▸ Your goal
Print the data in full, exactly as it reads.

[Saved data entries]
--- START ---
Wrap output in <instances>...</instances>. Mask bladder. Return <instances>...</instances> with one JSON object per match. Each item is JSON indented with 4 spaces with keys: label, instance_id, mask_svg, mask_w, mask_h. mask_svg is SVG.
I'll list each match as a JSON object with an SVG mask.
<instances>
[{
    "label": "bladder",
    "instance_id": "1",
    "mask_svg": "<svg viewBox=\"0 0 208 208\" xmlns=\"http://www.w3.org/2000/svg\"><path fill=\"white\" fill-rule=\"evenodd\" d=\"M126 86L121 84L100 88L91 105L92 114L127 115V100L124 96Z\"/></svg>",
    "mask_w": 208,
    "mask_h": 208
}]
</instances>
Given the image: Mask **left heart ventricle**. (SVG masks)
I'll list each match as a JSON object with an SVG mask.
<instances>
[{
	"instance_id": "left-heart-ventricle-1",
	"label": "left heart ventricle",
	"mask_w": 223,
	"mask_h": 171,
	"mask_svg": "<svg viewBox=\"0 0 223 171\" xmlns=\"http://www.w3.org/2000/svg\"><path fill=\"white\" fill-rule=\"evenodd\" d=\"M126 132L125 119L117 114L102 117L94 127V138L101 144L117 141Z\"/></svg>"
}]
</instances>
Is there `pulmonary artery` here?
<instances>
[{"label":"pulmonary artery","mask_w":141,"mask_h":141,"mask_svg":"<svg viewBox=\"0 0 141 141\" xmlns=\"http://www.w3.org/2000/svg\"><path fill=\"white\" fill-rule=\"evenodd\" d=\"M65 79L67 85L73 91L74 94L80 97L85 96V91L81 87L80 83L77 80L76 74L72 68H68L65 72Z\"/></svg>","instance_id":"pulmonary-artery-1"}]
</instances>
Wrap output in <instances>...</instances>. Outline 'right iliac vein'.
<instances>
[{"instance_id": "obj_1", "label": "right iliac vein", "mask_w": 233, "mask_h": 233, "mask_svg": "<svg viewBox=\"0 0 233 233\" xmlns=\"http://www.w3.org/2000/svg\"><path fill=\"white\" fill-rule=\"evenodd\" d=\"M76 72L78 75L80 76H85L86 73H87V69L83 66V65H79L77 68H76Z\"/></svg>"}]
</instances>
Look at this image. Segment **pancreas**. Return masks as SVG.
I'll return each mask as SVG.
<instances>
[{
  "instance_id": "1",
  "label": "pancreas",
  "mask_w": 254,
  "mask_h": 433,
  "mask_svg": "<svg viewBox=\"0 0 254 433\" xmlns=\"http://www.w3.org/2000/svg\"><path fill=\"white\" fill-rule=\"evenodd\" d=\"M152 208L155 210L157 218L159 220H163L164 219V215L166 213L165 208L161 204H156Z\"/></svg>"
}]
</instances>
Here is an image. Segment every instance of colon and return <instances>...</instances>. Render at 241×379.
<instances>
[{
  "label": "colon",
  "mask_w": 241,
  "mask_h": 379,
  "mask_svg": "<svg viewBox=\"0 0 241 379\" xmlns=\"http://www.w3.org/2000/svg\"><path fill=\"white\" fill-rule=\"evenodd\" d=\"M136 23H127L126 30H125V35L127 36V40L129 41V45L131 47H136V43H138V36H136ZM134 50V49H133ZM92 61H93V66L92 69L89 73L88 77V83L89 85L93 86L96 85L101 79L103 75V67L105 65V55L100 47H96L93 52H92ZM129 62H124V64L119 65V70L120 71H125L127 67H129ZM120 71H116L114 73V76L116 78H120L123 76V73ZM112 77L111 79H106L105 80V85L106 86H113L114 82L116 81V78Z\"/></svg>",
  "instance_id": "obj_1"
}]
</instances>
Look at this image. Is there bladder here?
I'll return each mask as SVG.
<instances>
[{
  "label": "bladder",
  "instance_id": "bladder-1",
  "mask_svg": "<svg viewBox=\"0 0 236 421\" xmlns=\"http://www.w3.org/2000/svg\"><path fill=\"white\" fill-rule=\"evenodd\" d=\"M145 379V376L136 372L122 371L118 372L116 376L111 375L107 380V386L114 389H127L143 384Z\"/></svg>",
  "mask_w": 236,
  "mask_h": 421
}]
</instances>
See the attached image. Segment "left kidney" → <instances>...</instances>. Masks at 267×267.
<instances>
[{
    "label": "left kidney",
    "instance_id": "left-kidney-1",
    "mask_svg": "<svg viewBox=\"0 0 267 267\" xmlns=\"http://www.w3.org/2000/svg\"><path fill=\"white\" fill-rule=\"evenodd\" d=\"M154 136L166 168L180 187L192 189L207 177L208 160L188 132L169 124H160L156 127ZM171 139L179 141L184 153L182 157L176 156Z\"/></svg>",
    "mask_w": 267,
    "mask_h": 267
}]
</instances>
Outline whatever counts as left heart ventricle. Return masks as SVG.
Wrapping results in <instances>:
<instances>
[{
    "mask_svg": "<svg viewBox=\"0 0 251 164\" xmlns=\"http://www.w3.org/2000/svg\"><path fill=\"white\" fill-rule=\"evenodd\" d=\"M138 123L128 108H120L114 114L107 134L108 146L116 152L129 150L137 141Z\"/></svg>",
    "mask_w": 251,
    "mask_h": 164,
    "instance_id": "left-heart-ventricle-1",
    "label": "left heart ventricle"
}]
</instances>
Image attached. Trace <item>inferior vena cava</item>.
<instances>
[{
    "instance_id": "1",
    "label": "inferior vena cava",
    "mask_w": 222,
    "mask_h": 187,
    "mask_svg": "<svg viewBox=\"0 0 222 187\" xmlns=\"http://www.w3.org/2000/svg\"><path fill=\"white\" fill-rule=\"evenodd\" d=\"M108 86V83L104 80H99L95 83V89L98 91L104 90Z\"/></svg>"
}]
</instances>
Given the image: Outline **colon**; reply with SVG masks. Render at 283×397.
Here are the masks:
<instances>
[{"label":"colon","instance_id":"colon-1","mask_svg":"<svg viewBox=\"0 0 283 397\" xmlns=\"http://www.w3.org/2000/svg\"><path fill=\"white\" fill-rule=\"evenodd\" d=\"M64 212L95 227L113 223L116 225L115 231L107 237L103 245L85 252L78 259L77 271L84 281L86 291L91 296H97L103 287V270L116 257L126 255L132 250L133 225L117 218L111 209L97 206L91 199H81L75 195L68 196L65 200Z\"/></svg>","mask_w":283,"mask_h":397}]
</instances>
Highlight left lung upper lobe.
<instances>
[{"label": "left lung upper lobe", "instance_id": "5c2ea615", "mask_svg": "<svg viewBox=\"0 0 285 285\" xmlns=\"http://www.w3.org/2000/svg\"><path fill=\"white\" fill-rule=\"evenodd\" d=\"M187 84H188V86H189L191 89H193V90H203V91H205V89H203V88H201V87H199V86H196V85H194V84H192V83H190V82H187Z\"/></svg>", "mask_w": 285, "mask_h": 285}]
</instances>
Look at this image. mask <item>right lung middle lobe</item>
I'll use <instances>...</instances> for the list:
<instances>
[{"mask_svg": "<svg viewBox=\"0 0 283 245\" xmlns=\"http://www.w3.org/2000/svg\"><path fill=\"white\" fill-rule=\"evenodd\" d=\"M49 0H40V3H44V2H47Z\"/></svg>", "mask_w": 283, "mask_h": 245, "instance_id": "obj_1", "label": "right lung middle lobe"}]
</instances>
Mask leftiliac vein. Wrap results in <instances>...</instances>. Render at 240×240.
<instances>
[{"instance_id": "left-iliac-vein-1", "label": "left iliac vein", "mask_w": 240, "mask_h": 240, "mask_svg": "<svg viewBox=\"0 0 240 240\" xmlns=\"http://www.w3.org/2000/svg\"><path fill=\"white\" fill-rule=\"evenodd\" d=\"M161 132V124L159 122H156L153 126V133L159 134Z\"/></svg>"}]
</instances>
--- END ---
▸ Written response
Wrap output in <instances>...</instances>. Mask bladder. Return <instances>...</instances> with one JSON object per match. Each item is JSON indented with 4 spaces with keys: label, instance_id, mask_svg, mask_w, mask_h. mask_svg is SVG.
I'll list each match as a JSON object with an SVG mask.
<instances>
[{
    "label": "bladder",
    "instance_id": "1",
    "mask_svg": "<svg viewBox=\"0 0 208 208\" xmlns=\"http://www.w3.org/2000/svg\"><path fill=\"white\" fill-rule=\"evenodd\" d=\"M126 86L121 84L100 88L91 105L92 114L127 115V100L124 96Z\"/></svg>",
    "mask_w": 208,
    "mask_h": 208
}]
</instances>
Given the image: Mask **left heart ventricle**. (SVG masks)
I'll list each match as a JSON object with an SVG mask.
<instances>
[{
	"instance_id": "left-heart-ventricle-1",
	"label": "left heart ventricle",
	"mask_w": 223,
	"mask_h": 171,
	"mask_svg": "<svg viewBox=\"0 0 223 171\" xmlns=\"http://www.w3.org/2000/svg\"><path fill=\"white\" fill-rule=\"evenodd\" d=\"M126 132L125 119L117 114L102 117L94 127V138L101 144L117 141Z\"/></svg>"
}]
</instances>
Is there `pulmonary artery` here?
<instances>
[{"label":"pulmonary artery","mask_w":141,"mask_h":141,"mask_svg":"<svg viewBox=\"0 0 141 141\" xmlns=\"http://www.w3.org/2000/svg\"><path fill=\"white\" fill-rule=\"evenodd\" d=\"M65 79L67 85L73 91L74 94L80 97L85 96V91L81 87L80 83L77 80L76 74L72 68H68L65 72Z\"/></svg>","instance_id":"pulmonary-artery-1"}]
</instances>
Wrap output in <instances>...</instances>. Outline 'right iliac vein'.
<instances>
[{"instance_id": "obj_1", "label": "right iliac vein", "mask_w": 233, "mask_h": 233, "mask_svg": "<svg viewBox=\"0 0 233 233\" xmlns=\"http://www.w3.org/2000/svg\"><path fill=\"white\" fill-rule=\"evenodd\" d=\"M76 72L78 75L80 76H85L86 73H87V69L83 66V65H79L77 68H76Z\"/></svg>"}]
</instances>
Look at this image. Segment **pancreas**. Return masks as SVG.
I'll return each mask as SVG.
<instances>
[{
  "instance_id": "1",
  "label": "pancreas",
  "mask_w": 254,
  "mask_h": 433,
  "mask_svg": "<svg viewBox=\"0 0 254 433\" xmlns=\"http://www.w3.org/2000/svg\"><path fill=\"white\" fill-rule=\"evenodd\" d=\"M152 208L155 210L157 218L159 220H163L164 219V215L166 213L165 208L161 204H156Z\"/></svg>"
}]
</instances>
Here is an image. Segment every instance of colon and return <instances>...</instances>. Render at 241×379.
<instances>
[{
  "label": "colon",
  "mask_w": 241,
  "mask_h": 379,
  "mask_svg": "<svg viewBox=\"0 0 241 379\" xmlns=\"http://www.w3.org/2000/svg\"><path fill=\"white\" fill-rule=\"evenodd\" d=\"M136 23H127L126 30H125V35L127 36V40L129 41V45L131 47H136V43H138V36H136ZM134 50V49H133ZM92 61H93V66L92 69L89 73L88 77V83L89 85L93 86L96 85L101 79L103 75V67L105 65V55L100 47H96L93 52H92ZM129 62H124V64L119 65V70L120 71H125L127 67H129ZM120 71H116L114 73V76L116 78H120L123 76V73ZM112 77L111 79H106L105 80V85L106 86H113L114 82L116 81V78Z\"/></svg>",
  "instance_id": "obj_1"
}]
</instances>
Look at this image. Is there bladder here?
I'll return each mask as SVG.
<instances>
[{
  "label": "bladder",
  "instance_id": "bladder-1",
  "mask_svg": "<svg viewBox=\"0 0 236 421\" xmlns=\"http://www.w3.org/2000/svg\"><path fill=\"white\" fill-rule=\"evenodd\" d=\"M145 379V376L136 372L122 371L118 372L116 376L111 375L107 380V386L114 389H127L143 384Z\"/></svg>",
  "mask_w": 236,
  "mask_h": 421
}]
</instances>
See the attached image. Segment "left kidney" → <instances>...</instances>. Masks at 267×267.
<instances>
[{
    "label": "left kidney",
    "instance_id": "left-kidney-1",
    "mask_svg": "<svg viewBox=\"0 0 267 267\" xmlns=\"http://www.w3.org/2000/svg\"><path fill=\"white\" fill-rule=\"evenodd\" d=\"M154 136L166 168L180 187L192 189L207 177L208 160L188 132L169 124H160L156 127ZM171 139L179 141L184 153L182 157L176 156Z\"/></svg>",
    "mask_w": 267,
    "mask_h": 267
}]
</instances>
Outline whatever counts as left heart ventricle. Return masks as SVG.
Wrapping results in <instances>:
<instances>
[{
    "mask_svg": "<svg viewBox=\"0 0 251 164\" xmlns=\"http://www.w3.org/2000/svg\"><path fill=\"white\" fill-rule=\"evenodd\" d=\"M138 123L128 108H120L114 114L107 134L108 146L116 152L129 150L137 141Z\"/></svg>",
    "mask_w": 251,
    "mask_h": 164,
    "instance_id": "left-heart-ventricle-1",
    "label": "left heart ventricle"
}]
</instances>
Image attached. Trace <item>inferior vena cava</item>.
<instances>
[{
    "instance_id": "1",
    "label": "inferior vena cava",
    "mask_w": 222,
    "mask_h": 187,
    "mask_svg": "<svg viewBox=\"0 0 222 187\" xmlns=\"http://www.w3.org/2000/svg\"><path fill=\"white\" fill-rule=\"evenodd\" d=\"M108 86V83L104 80H99L95 83V89L98 91L104 90Z\"/></svg>"
}]
</instances>
Given the image: Outline **colon**; reply with SVG masks. Render at 283×397.
Here are the masks:
<instances>
[{"label":"colon","instance_id":"colon-1","mask_svg":"<svg viewBox=\"0 0 283 397\" xmlns=\"http://www.w3.org/2000/svg\"><path fill=\"white\" fill-rule=\"evenodd\" d=\"M64 212L95 227L113 223L116 225L115 231L107 237L103 245L85 252L78 259L77 271L84 281L86 291L91 296H97L103 287V270L116 257L126 255L132 250L133 225L117 218L111 209L97 206L91 199H81L75 195L68 196L65 200Z\"/></svg>","mask_w":283,"mask_h":397}]
</instances>
Highlight left lung upper lobe.
<instances>
[{"label": "left lung upper lobe", "instance_id": "5c2ea615", "mask_svg": "<svg viewBox=\"0 0 285 285\" xmlns=\"http://www.w3.org/2000/svg\"><path fill=\"white\" fill-rule=\"evenodd\" d=\"M187 84H188V86H189L191 89H193V90H203V91H205V89H203V88H201V87H199V86H196V85H194V84H192V83H190V82H187Z\"/></svg>", "mask_w": 285, "mask_h": 285}]
</instances>
Look at this image. mask <item>right lung middle lobe</item>
I'll use <instances>...</instances> for the list:
<instances>
[{"mask_svg": "<svg viewBox=\"0 0 283 245\" xmlns=\"http://www.w3.org/2000/svg\"><path fill=\"white\" fill-rule=\"evenodd\" d=\"M49 0H40V3H44V2H47Z\"/></svg>", "mask_w": 283, "mask_h": 245, "instance_id": "obj_1", "label": "right lung middle lobe"}]
</instances>
Mask leftiliac vein. Wrap results in <instances>...</instances>. Render at 240×240.
<instances>
[{"instance_id": "left-iliac-vein-1", "label": "left iliac vein", "mask_w": 240, "mask_h": 240, "mask_svg": "<svg viewBox=\"0 0 240 240\" xmlns=\"http://www.w3.org/2000/svg\"><path fill=\"white\" fill-rule=\"evenodd\" d=\"M161 132V124L159 122H156L153 126V133L159 134Z\"/></svg>"}]
</instances>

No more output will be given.